**AIM OF THE TASK:** If a record contains a picture, leave the picture out and copy everything else exactly.

::: RECORD EXCERPTS

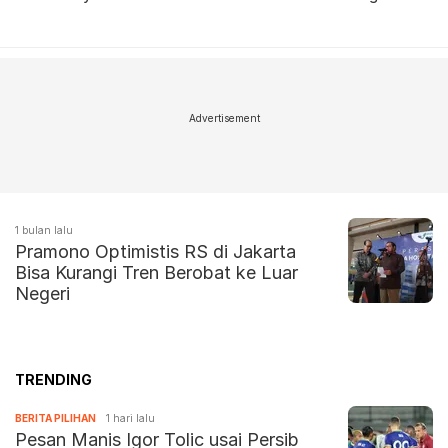
Advertisement
1 bulan lalu
Pramono Optimistis RS di Jakarta
Bisa Kurangi Tren Berobat ke Luar
Negeri
TRENDING
BERITA PILIHAN
1 hari lalu
Pesan Manis Igor Tolic usai Persib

::::::

**TASK OUTPUT:**
Advertisement
1 bulan lalu
Pramono Optimistis RS di Jakarta
Bisa Kurangi Tren Berobat ke Luar
Negeri
TRENDING
BERITA PILIHAN
1 hari lalu
Pesan Manis Igor Tolic usai Persib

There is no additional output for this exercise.